ASSIGNMENT: Each entry should be set down exactly as written, except for any picture it holds.

▬▬▬▬▬▬

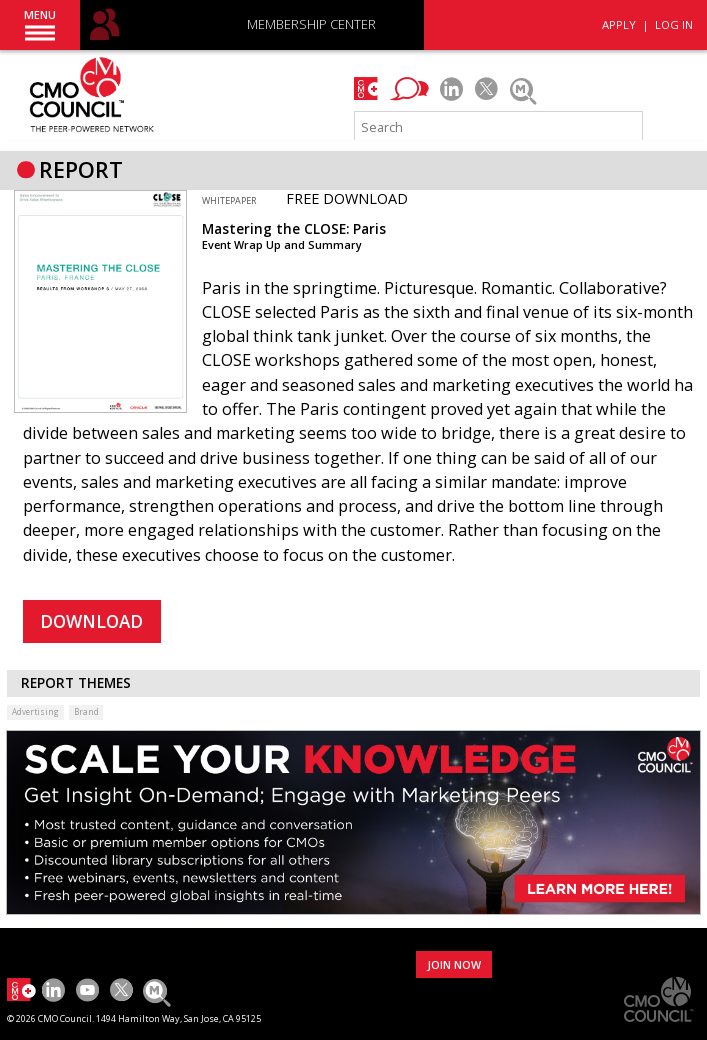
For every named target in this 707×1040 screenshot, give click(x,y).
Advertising (35, 711)
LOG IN (674, 24)
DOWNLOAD (91, 621)
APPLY (619, 24)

▬▬▬▬▬▬

RESULT OF THE TASK:
For every named target in this 707×1040 screenshot, give click(x,y).
Advertising (35, 711)
LOG IN (674, 24)
DOWNLOAD (91, 621)
APPLY (619, 24)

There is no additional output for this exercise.